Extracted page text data
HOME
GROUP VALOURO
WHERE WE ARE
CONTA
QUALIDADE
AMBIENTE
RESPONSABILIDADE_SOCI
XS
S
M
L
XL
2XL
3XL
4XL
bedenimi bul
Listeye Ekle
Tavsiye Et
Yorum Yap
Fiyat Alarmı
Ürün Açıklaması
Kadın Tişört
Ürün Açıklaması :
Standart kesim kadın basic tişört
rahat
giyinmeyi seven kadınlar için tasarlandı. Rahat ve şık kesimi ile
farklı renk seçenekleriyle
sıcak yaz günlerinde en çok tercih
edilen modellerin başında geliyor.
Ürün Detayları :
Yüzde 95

--

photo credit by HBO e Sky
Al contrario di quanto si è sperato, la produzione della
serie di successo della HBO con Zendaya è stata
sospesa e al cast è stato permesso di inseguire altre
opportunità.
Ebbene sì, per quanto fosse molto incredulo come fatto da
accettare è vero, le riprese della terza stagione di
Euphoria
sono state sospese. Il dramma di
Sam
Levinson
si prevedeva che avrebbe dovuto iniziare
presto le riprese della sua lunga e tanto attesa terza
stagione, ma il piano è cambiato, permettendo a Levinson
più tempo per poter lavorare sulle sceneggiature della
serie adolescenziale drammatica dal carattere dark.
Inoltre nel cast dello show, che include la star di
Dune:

WHAT YOU SHOULD DO
Your answer should be the exact lines above from the one with "bedenimi bul" through the one with "farklı renk seçenekleriyle", both included, and nothing besides.

SOLUTION FOR THIS TASK
bedenimi bul
Listeye Ekle
Tavsiye Et
Yorum Yap
Fiyat Alarmı
Ürün Açıklaması
Kadın Tişört
Ürün Açıklaması :
Standart kesim kadın basic tişört
rahat
giyinmeyi seven kadınlar için tasarlandı. Rahat ve şık kesimi ile
farklı renk seçenekleriyle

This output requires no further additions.